Case-II: $\alpha$ and $\beta$ have some common event-types.

The State Space

The number of states in the HMM is $4N^{2}+1$ . The state space can be partitioned into two parts: episode states, $\mathcal{S}_{e}$ , comprising of $2N^{2}$ states and noise states, $\mathcal{S}_{n}$ , comprising of $2N^{2}+1$ states. Episode states are denoted by $S^{k}_{i,j}$ , $k\in\{1,2\},\;i,j\in\{1,2,..,N\}$ . The noise states are given by $N^{k}_{i,j}$ , $k\in\{1,2\},\;i,j\in\{1,2,..,N\}$ , and the state $N^{0}_{1,1}$ .

Emission structure

The symbol probability distribution for the episode states is a delta function. The episode state $S^{1}_{i,j}$ emits the symbol $\alpha[i]$ with probability 1, whereas $S^{2}_{i,j}$ emits the symbol $\beta[j]$ with probability 1. For each noise state, the symbol probability distribution is uniform over the alphabet set $\mathcal{E}$ . (We denote $|\mathcal{E}|=M$ ).

Transition structure

Under Case-I (where $\alpha$ and $\beta$ do not share any event types), the state transition probabilities out of episode states are given by Fig. 1. Under Case-II also (where $\alpha$ and $\beta$ may share some event types), the transition probabilities out of episode states are as given by the state transition structure of Fig 1 except for the states $S^{1}_{i,(j\text{ mod }N)+1}$ and $S^{2}_{(i\text{ mod }N)+1,j}$ where $i,j$ are such that $\alpha[(i\text{ mod }N)+1]=\beta[(j\text{ mod }N)+1]$ . For such $i,j$ the transition probabilities are as given in Fig. 2.
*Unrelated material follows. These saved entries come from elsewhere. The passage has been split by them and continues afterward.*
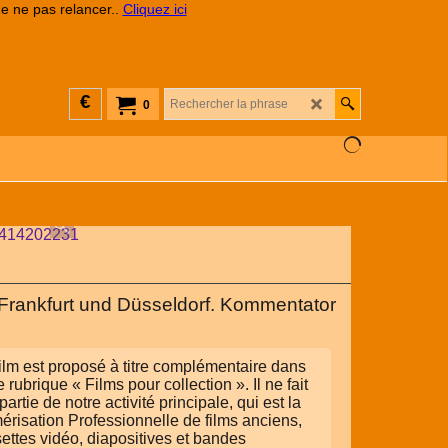
de ne pas relancer..
Cliquez ici
€
0
Frankfurt und Düsseldorf. Kommentator
ilm est proposé à titre complémentaire dans
e rubrique « Films pour collection ». Il ne fait
partie de notre activité principale, qui est la
risation Professionnelle de films anciens,
ettes vidéo, diapositives et bandes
For all the noise states, $N^{k}_{i,j}$ , $k\in\{1,2\}$ the transition structure is as shown in Fig. 3. The noise state $N^{0}_{1,1}$ , can transit with $\frac{1-\eta}{2}$ probability to each of the episode states $S^{2}_{1,1}$ and $S^{1}_{1,1}$ or remain in $N^{0}_{1,1}$ with $\eta$ probability.

It may be noted that all transition probabilities are determined by a single parameter, $\eta$ , which is called the noise parameter. The values of individual transition probabilities are fixed in an intuitively simple manner. From any state, transitions into a noise state has probability $\eta$ . The remaining probability is equally divided between all reachable episode states.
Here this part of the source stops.